You know, like when you're waiting for that gigantic bee in Donkey Kong to just stop buzzing around your barrel before shooting out? And then getting stung anyway and needing to start all over again? And then three more times after that? It's kind of like dealing with a cranky toddler or irate adolescent. Just wait for them to chill the eff out before risking getting stung.
As in, not giving up on your kid's potty training just like you never gave up on that ship level of Golden Eye.
You know, for catching that bottle that you see out of the corner of your eye right before it collides with the kitchen floor after your toddler climbed up on the counter right after you told him not to.
When you're playing video games, you basically have to play a level twice just to get a lay of the land and see what works, and then finally work toward beating it. Kind of like seeing which foods your kid is going to eat this week, despite their previous week-long obsession with hot dogs (that now seem to disgust them).
I don't know about you, but I never got anywhere in Super Mario Bros. or Zelda by working alone. Usually it was my brother tagging me out for a breather, and now it's my husband on the team. Just like it's my husband on my parenting team, with us working as a force to get our kid out of diapers and into a toddler bed.

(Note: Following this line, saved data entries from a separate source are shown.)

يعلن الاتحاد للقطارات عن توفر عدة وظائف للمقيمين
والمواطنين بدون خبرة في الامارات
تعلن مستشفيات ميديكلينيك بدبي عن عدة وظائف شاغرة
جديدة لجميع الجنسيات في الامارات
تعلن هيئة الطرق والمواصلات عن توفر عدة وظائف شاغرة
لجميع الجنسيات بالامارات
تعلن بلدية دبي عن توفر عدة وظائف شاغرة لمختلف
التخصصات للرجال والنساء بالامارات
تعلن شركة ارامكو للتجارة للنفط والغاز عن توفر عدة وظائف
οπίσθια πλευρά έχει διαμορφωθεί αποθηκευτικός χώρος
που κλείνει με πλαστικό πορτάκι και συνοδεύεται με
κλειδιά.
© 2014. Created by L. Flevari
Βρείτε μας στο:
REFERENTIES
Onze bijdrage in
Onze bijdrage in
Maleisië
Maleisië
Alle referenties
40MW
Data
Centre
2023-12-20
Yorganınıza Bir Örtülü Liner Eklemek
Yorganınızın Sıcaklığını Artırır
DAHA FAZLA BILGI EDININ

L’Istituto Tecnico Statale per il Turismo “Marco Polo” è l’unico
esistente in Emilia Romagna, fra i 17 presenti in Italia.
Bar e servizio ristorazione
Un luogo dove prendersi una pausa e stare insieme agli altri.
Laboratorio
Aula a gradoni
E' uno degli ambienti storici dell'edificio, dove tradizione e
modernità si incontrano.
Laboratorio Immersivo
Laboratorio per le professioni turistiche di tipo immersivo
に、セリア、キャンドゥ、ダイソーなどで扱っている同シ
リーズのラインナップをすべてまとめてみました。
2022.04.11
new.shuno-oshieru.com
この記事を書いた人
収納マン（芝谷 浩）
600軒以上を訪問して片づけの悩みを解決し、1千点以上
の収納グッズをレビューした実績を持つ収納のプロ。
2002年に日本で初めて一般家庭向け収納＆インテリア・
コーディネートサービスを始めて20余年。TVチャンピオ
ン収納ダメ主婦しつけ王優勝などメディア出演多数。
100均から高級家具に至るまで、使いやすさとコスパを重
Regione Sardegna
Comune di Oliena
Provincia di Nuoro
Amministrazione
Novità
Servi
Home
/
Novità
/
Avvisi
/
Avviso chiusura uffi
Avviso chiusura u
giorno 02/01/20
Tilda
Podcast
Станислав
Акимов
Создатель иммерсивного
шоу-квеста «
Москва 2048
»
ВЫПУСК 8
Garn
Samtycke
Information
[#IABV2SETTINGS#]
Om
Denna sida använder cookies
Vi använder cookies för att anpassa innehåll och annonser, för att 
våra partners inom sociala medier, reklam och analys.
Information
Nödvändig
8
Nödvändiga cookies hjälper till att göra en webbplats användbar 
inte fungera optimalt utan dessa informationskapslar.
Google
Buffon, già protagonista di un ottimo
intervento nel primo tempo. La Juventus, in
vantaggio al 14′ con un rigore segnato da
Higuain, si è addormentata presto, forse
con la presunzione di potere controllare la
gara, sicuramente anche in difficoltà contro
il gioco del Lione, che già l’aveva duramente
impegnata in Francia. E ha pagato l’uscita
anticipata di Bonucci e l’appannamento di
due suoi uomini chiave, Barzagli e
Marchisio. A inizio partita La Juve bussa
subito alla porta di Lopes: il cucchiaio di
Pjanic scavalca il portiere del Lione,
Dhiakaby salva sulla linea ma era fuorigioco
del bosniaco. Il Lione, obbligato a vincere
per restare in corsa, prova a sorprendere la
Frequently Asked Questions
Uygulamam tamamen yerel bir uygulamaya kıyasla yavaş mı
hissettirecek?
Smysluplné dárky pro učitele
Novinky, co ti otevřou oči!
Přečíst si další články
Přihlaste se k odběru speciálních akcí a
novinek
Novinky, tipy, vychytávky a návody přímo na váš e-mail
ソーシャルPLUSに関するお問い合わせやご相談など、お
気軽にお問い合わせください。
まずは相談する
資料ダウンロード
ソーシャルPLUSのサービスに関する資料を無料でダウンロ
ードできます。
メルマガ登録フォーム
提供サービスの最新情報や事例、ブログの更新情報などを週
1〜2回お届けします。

In video games, not everyone gets to be the hero all the time. Like, someone has to be Luigi. It's fine. Luigi is important. And even when you're Batman, sometimes Batman is just, like, creepin' down the street instead of flying from the top of a building, and that's important too. Seriously, sometimes it's cool to just be brave and slink through the levels (and real-life through life obstacles) without being showy but still getting things done. If you can be brave in your kids' eyes without being an unattainable hero, you're kind of a hero on their level.
And no, it isn't saving Princess Peach from Bowser.
Because no kid is interested in playing video games with a parent who is reminding them at the end of every level that they still have homework to do. When it's video game time, you're a kid again. Not only will you benefit from that break, but your child will too. Growing up with video games can stick with you, making you ready to pass on that love and be able to bond with your kid without forcing it.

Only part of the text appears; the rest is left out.